§ **Material provided**

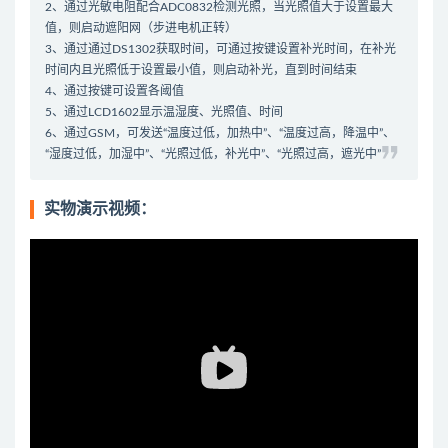
2、通过光敏电阻配合ADC0832检测光照，当光照值大于设置最大
值，则启动遮阳网（步进电机正转）
3、通过通过DS1302获取时间，可通过按键设置补光时间，在补光
时间内且光照低于设置最小值，则启动补光，直到时间结束
4、通过按键可设置各阈值
5、通过LCD1602显示温湿度、光照值、时间
6、通过GSM，可发送“温度过低，加热中”、“温度过高，降温中”、
“湿度过低，加湿中”、“光照过低，补光中”、“光照过高，遮光中”
实物演示视频：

§ **Your instructions**
Each entry above should be written out verbatim, minus its pictures.

§ **The completed task**
2、通过光敏电阻配合ADC0832检测光照，当光照值大于设置最大
值，则启动遮阳网（步进电机正转）
3、通过通过DS1302获取时间，可通过按键设置补光时间，在补光
时间内且光照低于设置最小值，则启动补光，直到时间结束
4、通过按键可设置各阈值
5、通过LCD1602显示温湿度、光照值、时间
6、通过GSM，可发送“温度过低，加热中”、“温度过高，降温中”、
“湿度过低，加湿中”、“光照过低，补光中”、“光照过高，遮光中”
实物演示视频：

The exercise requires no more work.